**Problem description:**
Look through the entries below and show every line containing the word "person".

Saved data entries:

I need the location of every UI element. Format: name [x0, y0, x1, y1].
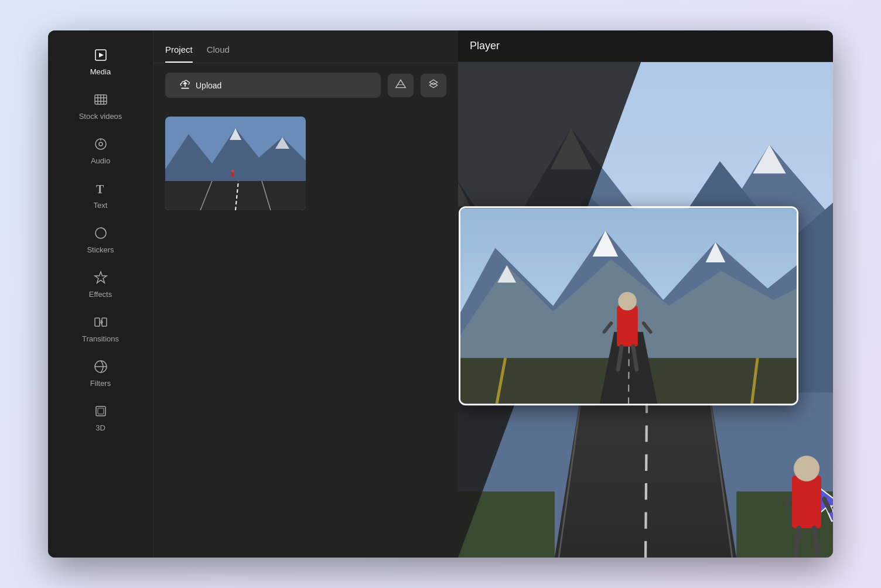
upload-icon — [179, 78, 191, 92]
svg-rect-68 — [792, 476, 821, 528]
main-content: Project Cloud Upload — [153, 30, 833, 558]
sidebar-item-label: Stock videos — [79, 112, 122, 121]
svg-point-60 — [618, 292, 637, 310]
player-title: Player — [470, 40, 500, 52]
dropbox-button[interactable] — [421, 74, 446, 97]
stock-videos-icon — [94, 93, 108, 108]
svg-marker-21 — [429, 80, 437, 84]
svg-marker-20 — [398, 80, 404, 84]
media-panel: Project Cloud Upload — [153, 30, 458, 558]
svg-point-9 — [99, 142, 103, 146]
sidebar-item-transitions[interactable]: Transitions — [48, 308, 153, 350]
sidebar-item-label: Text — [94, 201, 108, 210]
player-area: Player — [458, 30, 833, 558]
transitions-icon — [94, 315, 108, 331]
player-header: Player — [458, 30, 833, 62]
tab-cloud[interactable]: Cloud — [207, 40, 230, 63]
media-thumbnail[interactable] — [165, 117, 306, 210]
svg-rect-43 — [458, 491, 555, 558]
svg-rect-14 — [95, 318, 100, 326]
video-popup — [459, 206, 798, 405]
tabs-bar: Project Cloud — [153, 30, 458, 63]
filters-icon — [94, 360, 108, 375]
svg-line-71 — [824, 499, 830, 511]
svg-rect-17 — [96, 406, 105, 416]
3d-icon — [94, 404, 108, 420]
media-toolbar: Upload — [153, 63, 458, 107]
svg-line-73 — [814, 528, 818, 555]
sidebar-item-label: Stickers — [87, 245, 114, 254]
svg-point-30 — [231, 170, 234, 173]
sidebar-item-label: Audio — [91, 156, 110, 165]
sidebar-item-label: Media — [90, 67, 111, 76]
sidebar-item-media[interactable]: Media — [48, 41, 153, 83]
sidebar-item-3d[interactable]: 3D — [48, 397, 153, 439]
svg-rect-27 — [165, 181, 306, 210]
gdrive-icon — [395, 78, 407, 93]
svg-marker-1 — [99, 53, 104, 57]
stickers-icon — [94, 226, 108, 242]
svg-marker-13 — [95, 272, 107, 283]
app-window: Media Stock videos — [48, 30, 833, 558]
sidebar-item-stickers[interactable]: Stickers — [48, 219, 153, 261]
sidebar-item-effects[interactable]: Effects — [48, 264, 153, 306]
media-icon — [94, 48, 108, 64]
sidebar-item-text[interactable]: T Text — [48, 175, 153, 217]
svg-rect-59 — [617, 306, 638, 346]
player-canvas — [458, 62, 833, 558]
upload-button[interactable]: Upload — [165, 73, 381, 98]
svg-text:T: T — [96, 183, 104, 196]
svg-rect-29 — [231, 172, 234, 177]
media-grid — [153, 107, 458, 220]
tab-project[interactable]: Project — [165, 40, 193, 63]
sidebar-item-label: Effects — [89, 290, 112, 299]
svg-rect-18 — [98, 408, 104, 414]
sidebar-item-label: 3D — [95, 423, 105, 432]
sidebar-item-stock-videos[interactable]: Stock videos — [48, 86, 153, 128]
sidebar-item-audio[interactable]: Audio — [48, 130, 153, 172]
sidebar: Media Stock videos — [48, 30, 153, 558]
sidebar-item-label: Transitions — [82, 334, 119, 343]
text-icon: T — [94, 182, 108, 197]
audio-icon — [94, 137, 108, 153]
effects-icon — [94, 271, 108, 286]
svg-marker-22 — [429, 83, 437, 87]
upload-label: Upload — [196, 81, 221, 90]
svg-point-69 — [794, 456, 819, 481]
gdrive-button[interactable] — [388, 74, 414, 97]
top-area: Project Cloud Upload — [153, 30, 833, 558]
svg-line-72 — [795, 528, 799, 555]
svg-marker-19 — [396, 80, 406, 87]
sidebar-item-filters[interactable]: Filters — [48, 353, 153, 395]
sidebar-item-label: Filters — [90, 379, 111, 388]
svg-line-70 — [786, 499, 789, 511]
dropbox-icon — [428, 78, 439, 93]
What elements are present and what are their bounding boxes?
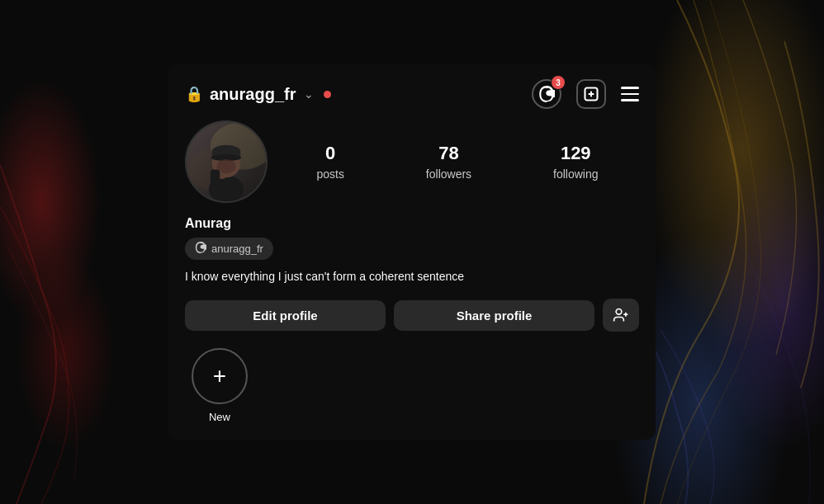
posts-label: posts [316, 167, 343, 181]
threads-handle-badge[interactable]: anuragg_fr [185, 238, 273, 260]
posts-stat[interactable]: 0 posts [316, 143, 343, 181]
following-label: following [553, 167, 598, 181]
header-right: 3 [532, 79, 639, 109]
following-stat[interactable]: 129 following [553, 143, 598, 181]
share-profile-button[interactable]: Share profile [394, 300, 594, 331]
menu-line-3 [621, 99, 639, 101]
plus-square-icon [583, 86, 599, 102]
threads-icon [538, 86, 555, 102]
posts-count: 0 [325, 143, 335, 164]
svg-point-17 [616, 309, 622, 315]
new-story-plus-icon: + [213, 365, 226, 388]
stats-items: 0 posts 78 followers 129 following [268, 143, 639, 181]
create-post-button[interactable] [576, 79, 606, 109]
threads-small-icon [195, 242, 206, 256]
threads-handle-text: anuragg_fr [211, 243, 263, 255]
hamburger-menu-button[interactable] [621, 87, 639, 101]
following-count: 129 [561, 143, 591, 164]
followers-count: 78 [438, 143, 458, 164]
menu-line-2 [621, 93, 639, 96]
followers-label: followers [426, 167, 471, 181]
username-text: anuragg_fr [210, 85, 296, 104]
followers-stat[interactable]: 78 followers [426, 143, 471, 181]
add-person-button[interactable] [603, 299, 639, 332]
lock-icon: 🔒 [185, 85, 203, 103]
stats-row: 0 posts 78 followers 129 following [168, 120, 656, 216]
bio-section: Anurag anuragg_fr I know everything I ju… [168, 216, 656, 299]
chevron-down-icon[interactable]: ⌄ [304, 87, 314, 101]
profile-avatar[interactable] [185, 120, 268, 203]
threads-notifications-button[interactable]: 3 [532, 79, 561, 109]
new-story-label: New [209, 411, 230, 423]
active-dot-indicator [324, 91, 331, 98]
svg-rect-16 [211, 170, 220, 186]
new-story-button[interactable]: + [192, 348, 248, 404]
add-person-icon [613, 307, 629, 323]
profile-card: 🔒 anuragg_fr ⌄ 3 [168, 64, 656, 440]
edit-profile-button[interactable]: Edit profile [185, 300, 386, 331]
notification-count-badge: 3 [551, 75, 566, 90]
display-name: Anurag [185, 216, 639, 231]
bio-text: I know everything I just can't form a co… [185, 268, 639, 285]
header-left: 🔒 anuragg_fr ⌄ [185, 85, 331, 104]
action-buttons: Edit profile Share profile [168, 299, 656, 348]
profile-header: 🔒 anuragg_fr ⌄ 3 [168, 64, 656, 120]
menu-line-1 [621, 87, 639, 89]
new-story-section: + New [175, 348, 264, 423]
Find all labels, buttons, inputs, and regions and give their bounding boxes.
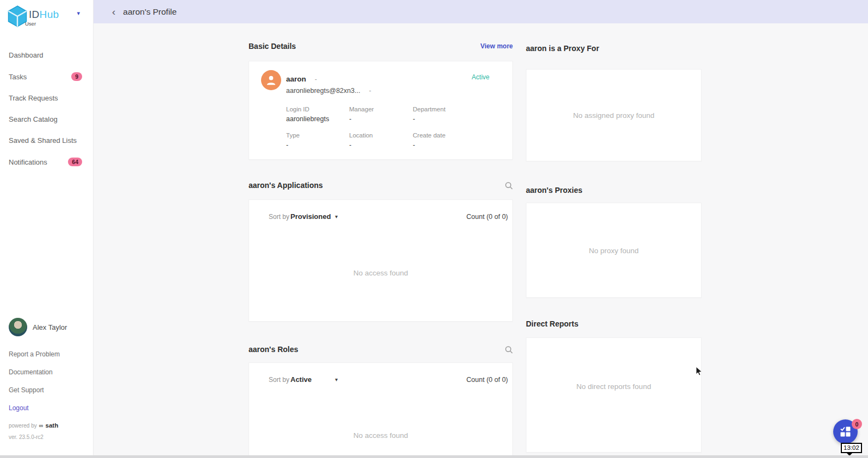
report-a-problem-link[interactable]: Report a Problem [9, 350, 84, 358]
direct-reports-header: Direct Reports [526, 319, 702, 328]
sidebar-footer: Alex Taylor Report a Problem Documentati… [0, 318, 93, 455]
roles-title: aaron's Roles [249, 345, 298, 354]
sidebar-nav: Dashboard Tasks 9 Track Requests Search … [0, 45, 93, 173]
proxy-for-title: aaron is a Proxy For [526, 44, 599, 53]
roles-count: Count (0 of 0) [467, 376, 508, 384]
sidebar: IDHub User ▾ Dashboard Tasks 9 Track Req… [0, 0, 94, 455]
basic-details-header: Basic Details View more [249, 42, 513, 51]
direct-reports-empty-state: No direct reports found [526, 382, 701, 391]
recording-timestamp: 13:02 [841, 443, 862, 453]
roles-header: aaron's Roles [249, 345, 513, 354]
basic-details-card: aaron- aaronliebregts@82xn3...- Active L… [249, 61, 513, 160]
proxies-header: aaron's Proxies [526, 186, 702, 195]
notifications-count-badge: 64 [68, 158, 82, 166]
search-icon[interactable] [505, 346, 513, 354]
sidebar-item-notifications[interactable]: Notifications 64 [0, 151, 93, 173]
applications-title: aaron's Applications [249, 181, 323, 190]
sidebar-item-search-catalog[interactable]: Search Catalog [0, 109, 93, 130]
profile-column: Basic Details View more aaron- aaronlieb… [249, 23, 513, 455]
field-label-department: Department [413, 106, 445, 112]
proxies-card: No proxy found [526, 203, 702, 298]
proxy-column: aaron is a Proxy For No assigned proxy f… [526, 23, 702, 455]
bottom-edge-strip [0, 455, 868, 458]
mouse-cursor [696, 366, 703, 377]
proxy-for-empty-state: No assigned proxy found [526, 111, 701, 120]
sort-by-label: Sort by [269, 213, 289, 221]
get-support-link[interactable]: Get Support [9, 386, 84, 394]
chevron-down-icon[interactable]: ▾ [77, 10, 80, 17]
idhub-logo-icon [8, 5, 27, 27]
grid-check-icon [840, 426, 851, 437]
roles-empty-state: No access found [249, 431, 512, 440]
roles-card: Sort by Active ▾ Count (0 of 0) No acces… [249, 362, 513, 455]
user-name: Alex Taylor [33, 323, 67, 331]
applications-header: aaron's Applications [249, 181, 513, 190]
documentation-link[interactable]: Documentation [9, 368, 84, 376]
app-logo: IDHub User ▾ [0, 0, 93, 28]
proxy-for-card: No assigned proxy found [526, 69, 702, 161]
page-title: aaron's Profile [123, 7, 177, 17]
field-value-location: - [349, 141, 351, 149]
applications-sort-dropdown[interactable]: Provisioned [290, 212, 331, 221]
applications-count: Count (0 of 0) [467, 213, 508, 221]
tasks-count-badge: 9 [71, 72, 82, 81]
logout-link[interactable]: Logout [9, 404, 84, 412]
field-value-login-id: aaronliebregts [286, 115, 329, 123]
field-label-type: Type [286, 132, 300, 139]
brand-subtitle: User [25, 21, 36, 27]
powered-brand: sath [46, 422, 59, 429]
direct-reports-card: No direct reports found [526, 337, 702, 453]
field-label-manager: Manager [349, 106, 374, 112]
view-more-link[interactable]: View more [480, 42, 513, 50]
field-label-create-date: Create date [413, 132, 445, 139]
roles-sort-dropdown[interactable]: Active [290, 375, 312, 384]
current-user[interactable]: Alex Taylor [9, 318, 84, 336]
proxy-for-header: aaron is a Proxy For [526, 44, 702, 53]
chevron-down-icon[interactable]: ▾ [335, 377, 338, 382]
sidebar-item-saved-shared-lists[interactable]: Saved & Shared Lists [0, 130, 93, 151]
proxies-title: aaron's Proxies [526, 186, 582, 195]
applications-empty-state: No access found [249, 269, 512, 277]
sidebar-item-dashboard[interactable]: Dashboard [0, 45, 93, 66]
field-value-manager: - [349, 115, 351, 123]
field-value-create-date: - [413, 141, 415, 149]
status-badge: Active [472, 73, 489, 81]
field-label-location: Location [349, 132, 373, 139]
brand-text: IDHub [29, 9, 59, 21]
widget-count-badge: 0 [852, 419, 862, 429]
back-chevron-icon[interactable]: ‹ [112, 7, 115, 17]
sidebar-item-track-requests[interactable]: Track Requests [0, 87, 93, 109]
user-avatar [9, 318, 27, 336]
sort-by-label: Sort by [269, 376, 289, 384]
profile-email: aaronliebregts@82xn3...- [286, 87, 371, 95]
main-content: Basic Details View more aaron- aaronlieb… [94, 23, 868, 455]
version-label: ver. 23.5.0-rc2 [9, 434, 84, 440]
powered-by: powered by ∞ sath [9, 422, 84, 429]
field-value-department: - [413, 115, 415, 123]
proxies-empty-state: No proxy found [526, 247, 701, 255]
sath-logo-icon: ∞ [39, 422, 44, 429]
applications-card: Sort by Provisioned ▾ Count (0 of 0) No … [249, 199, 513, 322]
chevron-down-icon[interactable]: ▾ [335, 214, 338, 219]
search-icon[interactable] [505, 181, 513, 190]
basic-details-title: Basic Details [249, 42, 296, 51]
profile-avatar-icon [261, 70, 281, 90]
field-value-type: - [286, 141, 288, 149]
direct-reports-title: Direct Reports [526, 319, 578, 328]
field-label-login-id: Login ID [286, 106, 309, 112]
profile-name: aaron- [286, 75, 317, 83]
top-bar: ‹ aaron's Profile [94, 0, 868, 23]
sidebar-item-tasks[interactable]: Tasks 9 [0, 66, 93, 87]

**Answer to this task:**
add-person-button[interactable] [603, 299, 639, 332]
add-person-icon [613, 307, 629, 323]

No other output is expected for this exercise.